BODEN: Many survivors of clergy sex abuse struggle financially. Health economist Derek Brown at George Washington University in St. Louis (ph) specializes in studying the effects of child maltreatment. This spring, he published research on the lifetime financial burden of child sex abuse.

DEREK BROWN: We can compare it to, say, costs of disease, you know, to other kinds of injury or illness.

BODEN: Brown factored in things like medical care and quality of life. Per individual, this loss averages more than $80,000, and that's not including loss of income.
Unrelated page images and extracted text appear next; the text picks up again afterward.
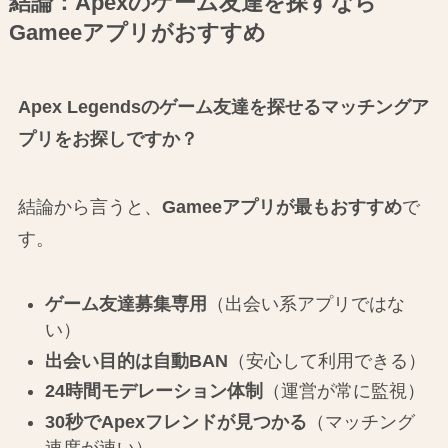
結論：Apexのゲーム友達を探すなら
Gameeアプリがおすすめ
Apex Legendsのゲーム友達を探せるマッチングア
プリをお探しですか？
結論から言うと、
Gameeアプリが最もおすすめ
で
す。
ゲーム友達募集専用
（出会い系アプリではな
い）
出会い目的は自動BAN
（安心して利用できる）
24時間モデレーション体制
（運営が常に監視）
30秒でApexフレンドが見つかる
（マッチング
速度が速い）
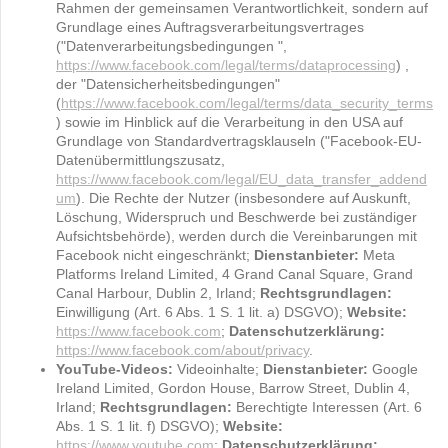
Rahmen der gemeinsamen Verantwortlichkeit, sondern auf
Grundlage eines Auftragsverarbeitungsvertrages
("Datenverarbeitungsbedingungen ",
https://www.facebook.com/legal/terms/dataprocessing
) ,
der "Datensicherheitsbedingungen"
(
https://www.facebook.com/legal/terms/data_security_terms
) sowie im Hinblick auf die Verarbeitung in den USA auf
Grundlage von Standardvertragsklauseln ("Facebook-EU-
Datenübermittlungszusatz,
https://www.facebook.com/legal/EU_data_transfer_addend
um
). Die Rechte der Nutzer (insbesondere auf Auskunft,
Löschung, Widerspruch und Beschwerde bei zuständiger
Aufsichtsbehörde), werden durch die Vereinbarungen mit
Facebook nicht eingeschränkt;
Dienstanbieter:
Meta
Platforms Ireland Limited, 4 Grand Canal Square, Grand
Canal Harbour, Dublin 2, Irland;
Rechtsgrundlagen:
Einwilligung (Art. 6 Abs. 1 S. 1 lit. a) DSGVO);
Website:
https://www.facebook.com
;
Datenschutzerklärung:
https://www.facebook.com/about/privacy
.
YouTube-Videos:
Videoinhalte;
Dienstanbieter:
Google
Ireland Limited, Gordon House, Barrow Street, Dublin 4,
Irland;
Rechtsgrundlagen:
Berechtigte Interessen (Art. 6
Abs. 1 S. 1 lit. f) DSGVO);
Website:
https://www.youtube.com
;
Datenschutzerklärung:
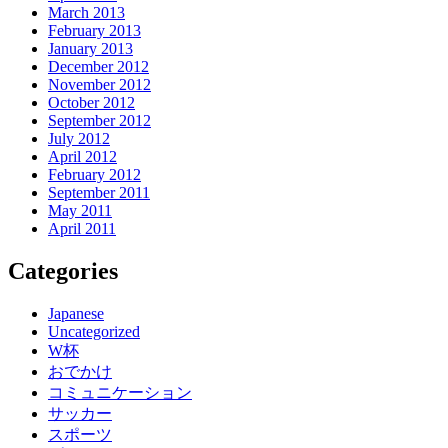
March 2013
February 2013
January 2013
December 2012
November 2012
October 2012
September 2012
July 2012
April 2012
February 2012
September 2011
May 2011
April 2011
Categories
Japanese
Uncategorized
W杯
おでかけ
コミュニケーション
サッカー
スポーツ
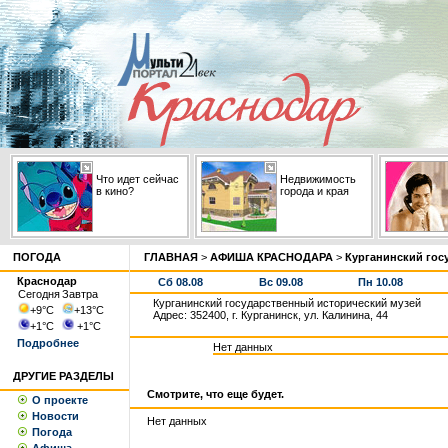
Что идет сейчас
Недвижимость
в кино?
города и края
ПОГОДА
ГЛАВНАЯ
>
АФИША КРАСНОДАРА
>
Курганинский гос
Краснодар
Сб 08.08
Вс 09.08
Пн 10.08
Сегодня
Завтра
Курганинский государственный исторический музей
+9
°С
+13
°С
Адрес: 352400, г. Курганинск, ул. Калинина, 44
+1
°С
+1
°С
Подробнее
Нет данных
ДРУГИЕ РАЗДЕЛЫ
Смотрите, что еще будет.
О проекте
Новости
Нет данных
Погода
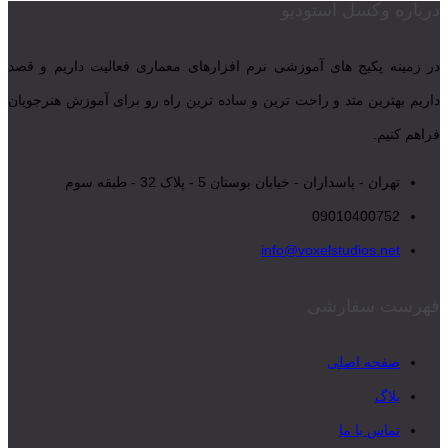
درباره وکسل استودیو
در زمینه پکیج های آموزشی نرم افزارهای معماری فعالیت داریم و قصد
داریم بهترین متد و راحت ترین و ساده ترین راه رو برای آموزش هنرجویان
فراهم کنیم.
تهران - پاسداران - خیابان بوستان 5 - پلاک 32 - طبقه سوم
09010400752
info@voxelstudios.net
فهرست سفارشی
صفحه اصلی
بلاگ
تماس با ما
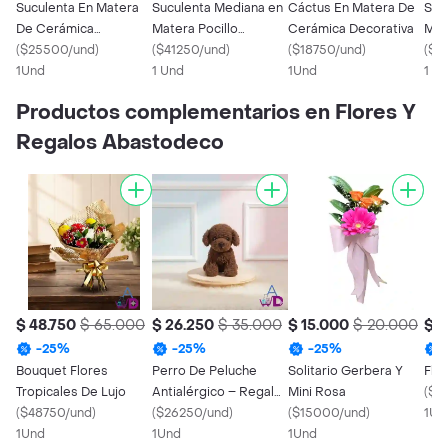
Suculenta En Matera
Suculenta Mediana en
Cáctus En Matera De
Suc
De Cerámica
Matera Pocillo
Cerámica Decorativa
Mat
Decorativa Animalitos
(
$25500/und
)
Cerámica
(
$41250/und
)
(
$18750/und
)
Col
(
$3
1Und
1 Und
1Und
1 U
Productos complementarios en Flores Y
Regalos Abastodeco
$ 48.750
$ 65.000
$ 26.250
$ 35.000
$ 15.000
$ 20.000
$ 3
-
25
%
-
25
%
-
25
%
Bouquet Flores
Perro De Peluche
Solitario Gerbera Y
Flor
Tropicales De Lujo
Antialérgico – Regalo
Mini Rosa
(
$3
(
$48750/und
)
Creativo
(
$26250/und
)
(
$15000/und
)
1Un
1Und
1Und
1Und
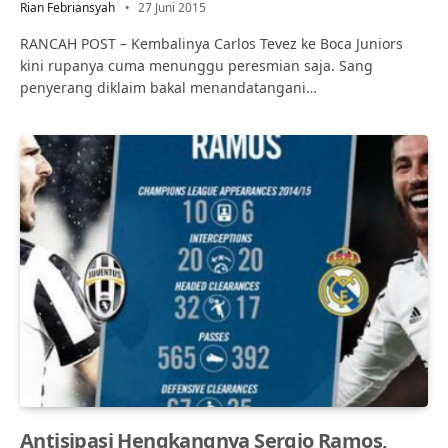
Rian Febriansyah
27 Juni 2015
RANCAH POST – Kembalinya Carlos Tevez ke Boca Juniors
kini rupanya cuma menunggu peresmian saja. Sang
penyerang diklaim bakal menandatangani…
Antisipasi Hengkangnya Sergio Ramos,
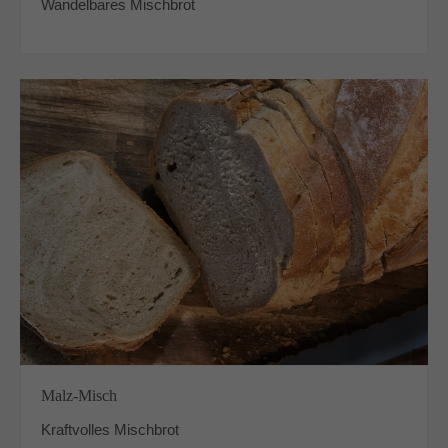
Wandelbares Mischbrot
Malz-Misch
Kraftvolles Mischbrot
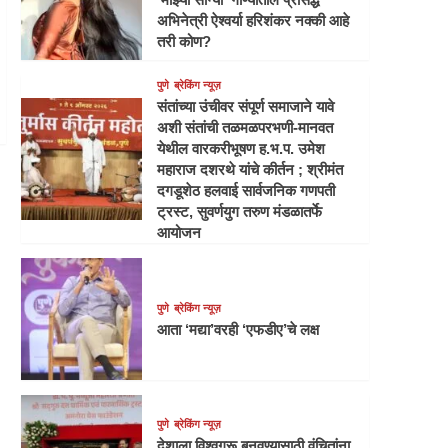
अभिनेत्री ऐश्वर्या हरिशंकर नक्की आहे
तरी कोण?
पुणे
ब्रेकिंग न्यूज़
संतांच्या उंचीवर संपूर्ण समाजाने यावे
अशी संतांची तळमळपरभणी-मानवत
येथील वारकरीभूषण ह.भ.प. उमेश
महाराज दशरथे यांचे कीर्तन ; श्रीमंत
दगडूशेठ हलवाई सार्वजनिक गणपती
ट्रस्ट, सुवर्णयुग तरुण मंडळातर्फे
आयोजन
पुणे
ब्रेकिंग न्यूज़
आता ‘मद्या’वरही ‘एफडीए’चे लक्ष
पुणे
ब्रेकिंग न्यूज़
देशाला विश्वगुरू बनवण्यासाठी वंचितांना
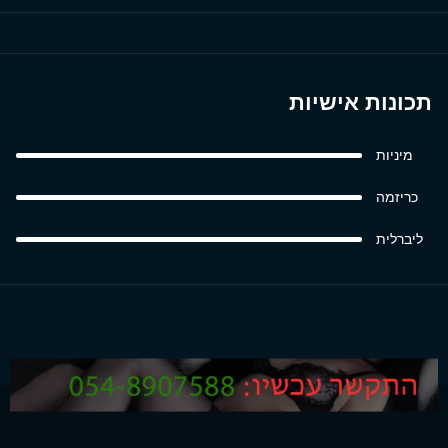
תכונות אישיות
מיניות
כריזמה
ליברלית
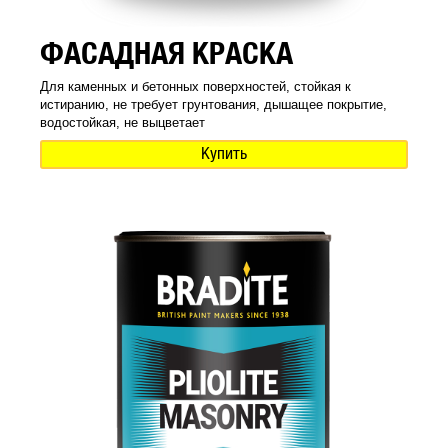
ФАСАДНАЯ КРАСКА
Для каменных и бетонных поверхностей, стойкая к
истиранию, не требует грунтования, дышащее покрытие,
водостойкая, не выцветает
Купить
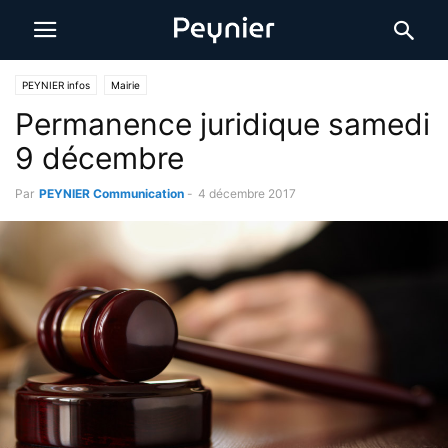
PEYNIER infos
Mairie
Permanence juridique samedi
9 décembre
Par
PEYNIER Communication
-
4 décembre 2017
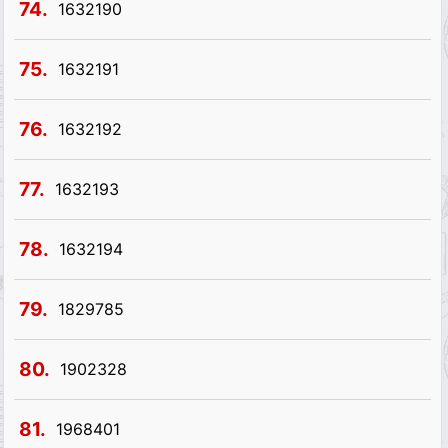
74.
1632190
75.
1632191
76.
1632192
77.
1632193
78.
1632194
79.
1829785
80.
1902328
81.
1968401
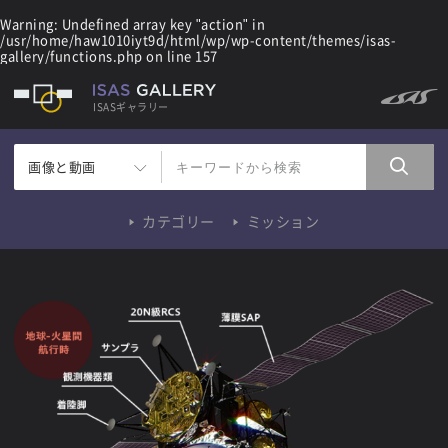
Warning
: Undefined array key "action" in
/usr/home/haw1010iyt9d/html/wp/wp-content/themes/isas-
gallery/functions.php
on line
157
ISASギャラリー
画像と動画
カテゴリー
ミッション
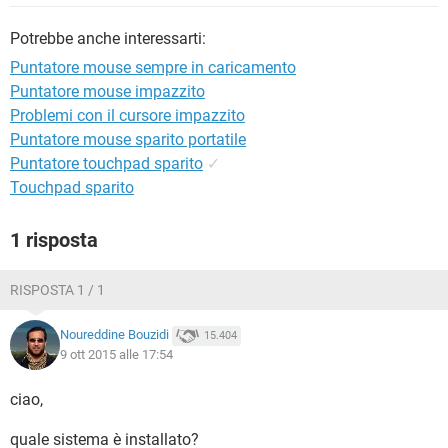
TIKTOK
FACEBOOK
Potrebbe anche interessarti:
HARDWARE
Puntatore mouse sempre in caricamento
Puntatore mouse impazzito
Problemi con il cursore impazzito
Puntatore mouse sparito portatile
Puntatore touchpad sparito
✓
Touchpad sparito
1 risposta
RISPOSTA 1 / 1
Noureddine Bouzidi
15.404
9 ott 2015 alle 17:54
ciao,
quale sistema è installato?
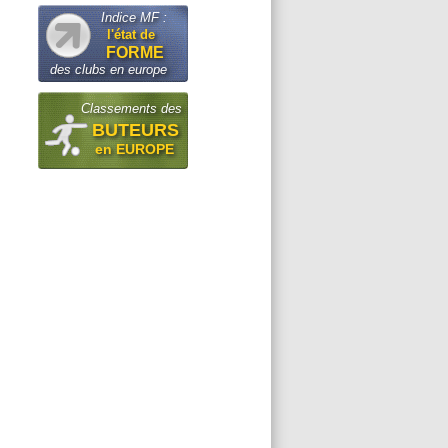
Indice MF :
l'état de
FORME
des clubs en europe
Classements des
BUTEURS
en EUROPE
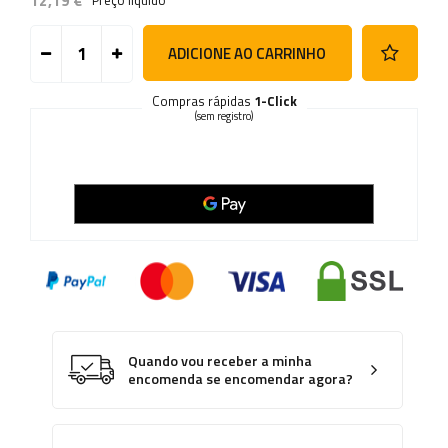
12,19 €
Preço líquido
ADICIONE AO CARRINHO
Compras rápidas
1-Click
(sem registro)
Quando vou receber a minha
encomenda se encomendar agora?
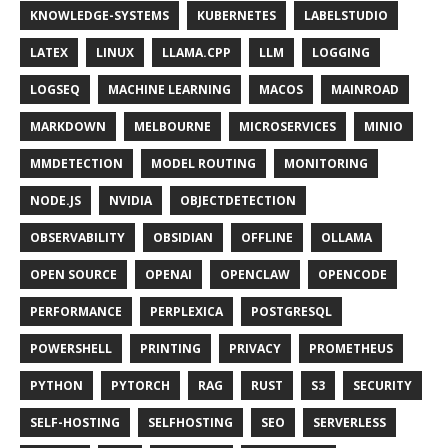
KNOWLEDGE-SYSTEMS
KUBERNETES
LABELSTUDIO
LATEX
LINUX
LLAMA.CPP
LLM
LOGGING
LOGSEQ
MACHINE LEARNING
MACOS
MAINROAD
MARKDOWN
MELBOURNE
MICROSERVICES
MINIO
MMDETECTION
MODEL ROUTING
MONITORING
NODE.JS
NVIDIA
OBJECTDETECTION
OBSERVABILITY
OBSIDIAN
OFFLINE
OLLAMA
OPEN SOURCE
OPENAI
OPENCLAW
OPENCODE
PERFORMANCE
PERPLEXICA
POSTGRESQL
POWERSHELL
PRINTING
PRIVACY
PROMETHEUS
PYTHON
PYTORCH
RAG
RUST
S3
SECURITY
SELF-HOSTING
SELFHOSTING
SEO
SERVERLESS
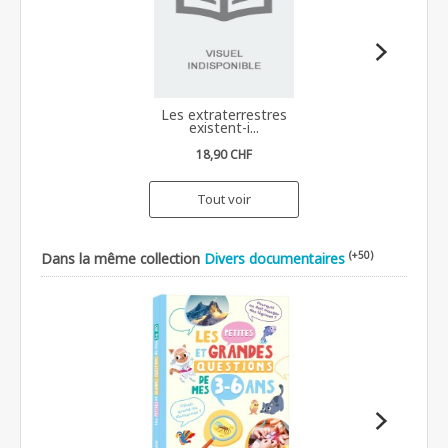
Les extraterrestres
existent-i...
18,90 CHF
Tout voir
(+50)
Dans la même collection
Divers documentaires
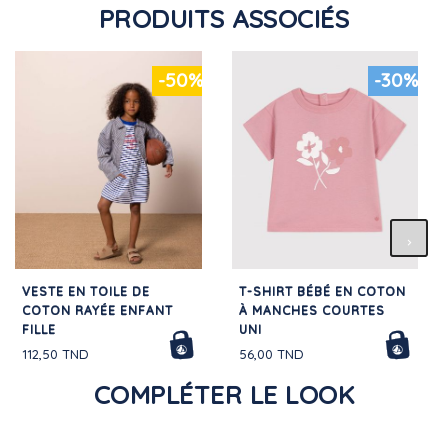
PRODUITS ASSOCIÉS
-50%
-30%
VESTE EN TOILE DE
T-SHIRT BÉBÉ EN COTON
COTON RAYÉE ENFANT
À MANCHES COURTES
FILLE
UNI
112,50 TND
56,00 TND
COMPLÉTER LE LOOK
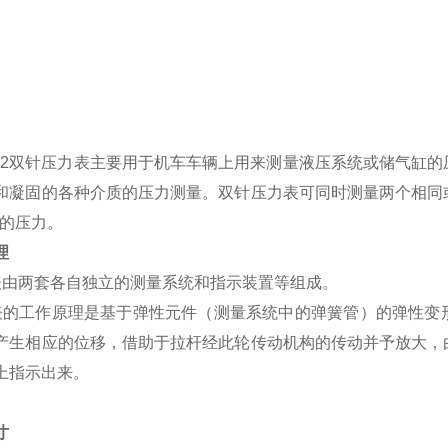
：
102双针压力表
主要用于机车车辆上用来测量液压系统或储气缸的
和凝固的各种介质的压力测量。
双针
压力表
可同时测量两个相同
的压力。
理
表由两套各自独立的测量系统和指示装置等组成。
表的工作原理是基于弹性元件（测量系统中的弹簧管）的弹性变
产生相应的位移，借助于拉杆经此轮传动机构的传动并予放大，
上指示出来。
寸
All told, the financial effects can average more than $300,000.

BROWN: If you have a modest impact of a few thousand dollars a year in earnings but that accumulates over the life cycle, you have 40-plus years of those impacts for a victim.

BODEN: Survivors of sex abuse often develop depression and anxiety, which affects their performance at work or school.

TOM PLANTE: And then there's reminders all around us.

BODEN: Psychologist Tom Plante at Santa Clara University researches clergy sexual assault.

PLANTE: Maybe you drive by a church or you see a - you're watching a movie, and all of a sudden a priest shows up in the movie. Or you are asked to attend a wedding or a funeral.

BODEN: Plante says while sexual assault of any kind is traumatizing, with clergy offenders they're often seen as these godlike leaders whom no one questions. As a result, he says, many victims develop issues with hierarchy, which career-wise is problematic.

PLANTE: They may have troubles or issues with, you know, the boss at work because it's hard for them to potentially trust those who have authority and power.

BODEN: Plante says it's hard to always draw a clear connection since perpetrators tend to target kids like Ray Santori who are already troubled. And Santori isn't positive the abuse led him to blowing millions of dollars on drugs and alcohol.

SANTORI: But I definitely look back and am disheartened by how quick the time passed and how far behind the game I am.

BODEN: At this point, Santori says there's nothing he can do but keep moving forward. For NPR News, I'm Sarah Boden in Pittsburgh.

[POST-BROADCAST CORRECTION: In this story, we incorrectly say that Derek Brown is at George Washington University in St. Louis. The correct name is Washington University.]